* Assigned task:
What's needed is a word-for-word retyping of the entries below, pictures omitted.

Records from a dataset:
┄┄┄┄┄┄┄┄┄┄┄┄┄┄┄┄┄┄┄┄

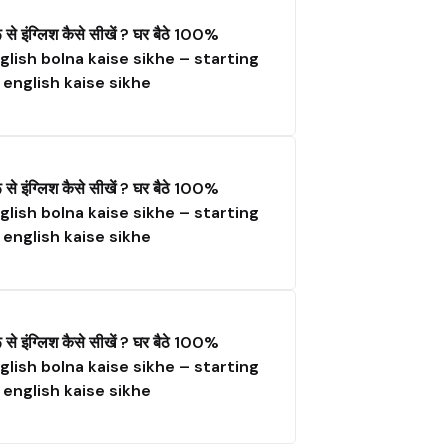
ू से इंग्लिश कैसे सीखें ? घर बैठे 100%
glish bolna kaise sikhe – starting
 english kaise sikhe
ू से इंग्लिश कैसे सीखें ? घर बैठे 100%
glish bolna kaise sikhe – starting
 english kaise sikhe
ू से इंग्लिश कैसे सीखें ? घर बैठे 100%
glish bolna kaise sikhe – starting
 english kaise sikhe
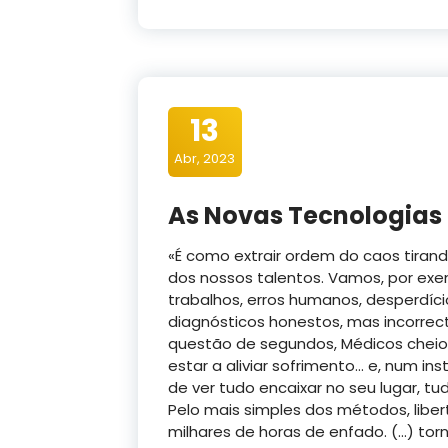
13
Abr, 2023
As Novas Tecnologias 
«É como extrair ordem do caos tiran
dos nossos talentos. Vamos, por exe
trabalhos, erros humanos, desperdíc
diagnósticos honestos, mas incorrec
questão de segundos, Médicos cheios
estar a aliviar sofrimento… e, num i
de ver tudo encaixar no seu lugar, tu
Pelo mais simples dos métodos, libe
milhares de horas de enfado. (…) t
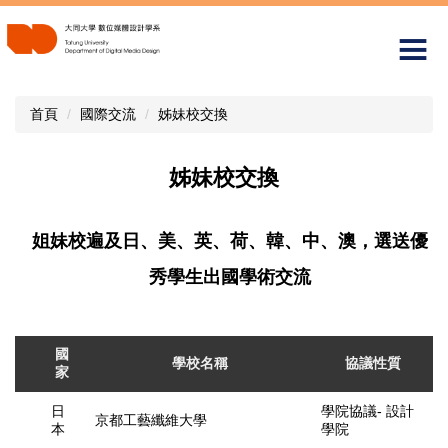
跳
到
主
要
內
首頁
國際交流
姊妹校交換
容
區
姊妹校交換
姐妹校遍及日、美、英、荷、韓、中、澳，選送優
秀學生出國學術交流
國
學校名稱
協議性質
家
日
學院協議- 設計
京都工藝纖維大學
本
學院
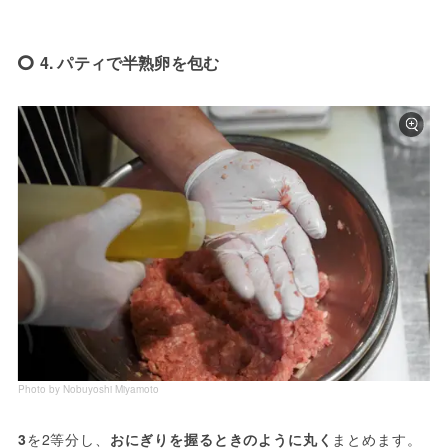
4. パティで半熟卵を包む
Photo by Nobuyoshi Miyamoto
3
を2等分し、
おにぎりを握るときのように丸く
まとめます。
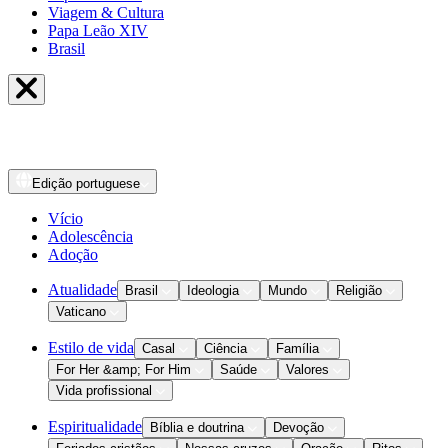
Viagem & Cultura
Papa Leão XIV
Brasil
Edição
portuguese
Vício
Adolescência
Adoção
Atualidade
Brasil
Ideologia
Mundo
Religião
Vaticano
Estilo de vida
Casal
Ciência
Família
For Her &amp; For Him
Saúde
Valores
Vida profissional
Espiritualidade
Bíblia e doutrina
Devoção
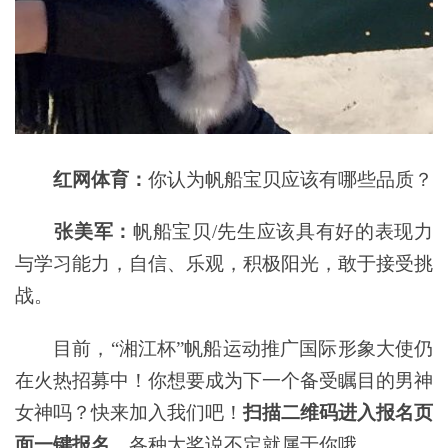
红网体育：
你认为帆船宝贝应该有哪些品质？
张美军：
帆船宝贝/先生应该具有好的表现力
与学习能力，自信、乐观，积极阳光，敢于接受挑
战。
目前，“湘江杯”帆船运动推广国际形象大使仍
在火热招募中！你想要成为下一个备受瞩目的男神
女神吗？快来加入我们吧！
扫描二维码进入报名页
面一键报名
，各种大奖说不定就属于你哦。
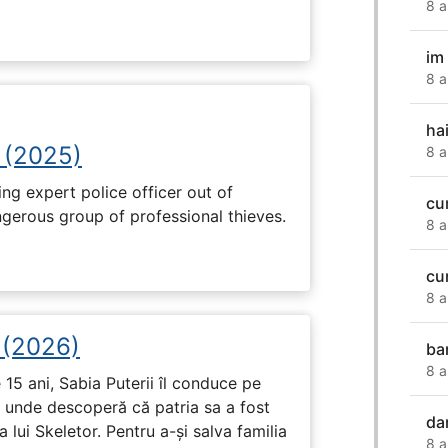
8 a
im
8 a
ha
 (2025)
8 a
ng expert police officer out of
cu
ngerous group of professional thieves.
8 a
cu
8 a
i (2026)
ba
8 a
15 ani, Sabia Puterii îl conduce pe
, unde descoperă că patria sa a fost
da
 lui Skeletor. Pentru a-și salva familia
8 a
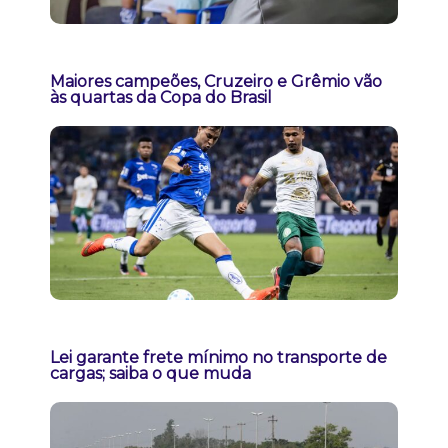
Maiores campeões, Cruzeiro e Grêmio vão
às quartas da Copa do Brasil
Lei garante frete mínimo no transporte de
cargas; saiba o que muda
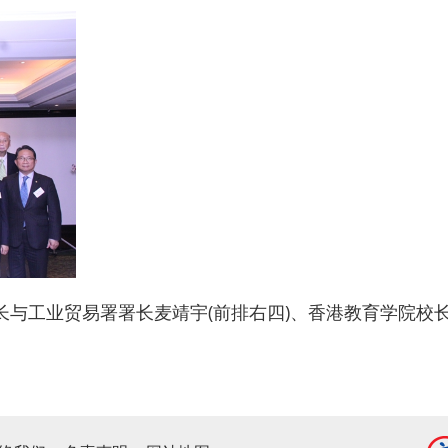
长与工业贸易署署长麦靖宇(前排右四)、香港教育学院校长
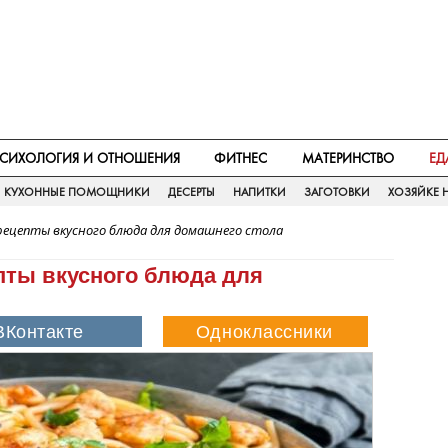
СИХОЛОГИЯ И ОТНОШЕНИЯ
ФИТНЕС
МАТЕРИНСТВО
ЕД
КУХОННЫЕ ПОМОЩНИКИ
ДЕСЕРТЫ
НАПИТКИ
ЗАГОТОВКИ
ХОЗЯЙКЕ Н
 рецепты вкусного блюда для домашнего стола
епты вкусного блюда для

┄┄┄┄┄┄┄┄┄┄┄┄┄┄┄┄┄┄┄┄

* Solution to this problem:
ू से इंग्लिश कैसे सीखें ? घर बैठे 100%
glish bolna kaise sikhe – starting
 english kaise sikhe
ू से इंग्लिश कैसे सीखें ? घर बैठे 100%
glish bolna kaise sikhe – starting
 english kaise sikhe
ू से इंग्लिश कैसे सीखें ? घर बैठे 100%
glish bolna kaise sikhe – starting
 english kaise sikhe
13
Abr, 2023
As Novas Tecnologias 
«É como extrair ordem do caos tiran
dos nossos talentos. Vamos, por exe
trabalhos, erros humanos, desperdíc
diagnósticos honestos, mas incorrec
questão de segundos, Médicos cheios
estar a aliviar sofrimento… e, num i
de ver tudo encaixar no seu lugar, tu
Pelo mais simples dos métodos, libe
milhares de horas de enfado. (…) t
跳
到
主
要
內
首頁
國際交流
姊妹校交換
容
區
姊妹校交換
姐妹校遍及日、美、英、荷、韓、中、澳，選送優
秀學生出國學術交流
國
學校名稱
協議性質
家
日
學院協議- 設計
京都工藝纖維大學
本
學院
4. パティで半熟卵を包む
Photo by Nobuyoshi Miyamoto
3
を2等分し、
おにぎりを握るときのように丸く
まとめます。
Viagem & Cultura
Papa Leão XIV
Brasil
Edição
portuguese
Vício
Adolescência
Adoção
Atualidade
Brasil
Ideologia
Mundo
Religião
Vaticano
Estilo de vida
Casal
Ciência
Família
For Her &amp; For Him
Saúde
Valores
Vida profissional
Espiritualidade
Bíblia e doutrina
Devoção
红网体育：
你认为帆船宝贝应该有哪些品质？
张美军：
帆船宝贝/先生应该具有好的表现力
与学习能力，自信、乐观，积极阳光，敢于接受挑
战。
目前，“湘江杯”帆船运动推广国际形象大使仍
在火热招募中！你想要成为下一个备受瞩目的男神
女神吗？快来加入我们吧！
扫描二维码进入报名页
面一键报名
，各种大奖说不定就属于你哦。
8 a
im
8 a
ha
 (2025)
8 a
ng expert police officer out of
cu
ngerous group of professional thieves.
8 a
cu
8 a
i (2026)
ba
8 a
15 ani, Sabia Puterii îl conduce pe
, unde descoperă că patria sa a fost
da
 lui Skeletor. Pentru a-și salva familia
8 a
Maiores campeões, Cruzeiro e Grêmio vão
às quartas da Copa do Brasil
Lei garante frete mínimo no transporte de
cargas; saiba o que muda
长与工业贸易署署长麦靖宇(前排右四)、香港教育学院校长
СИХОЛОГИЯ И ОТНОШЕНИЯ
ФИТНЕС
МАТЕРИНСТВО
ЕД
КУХОННЫЕ ПОМОЩНИКИ
ДЕСЕРТЫ
НАПИТКИ
ЗАГОТОВКИ
ХОЗЯЙКЕ Н
 рецепты вкусного блюда для домашнего стола
епты вкусного блюда для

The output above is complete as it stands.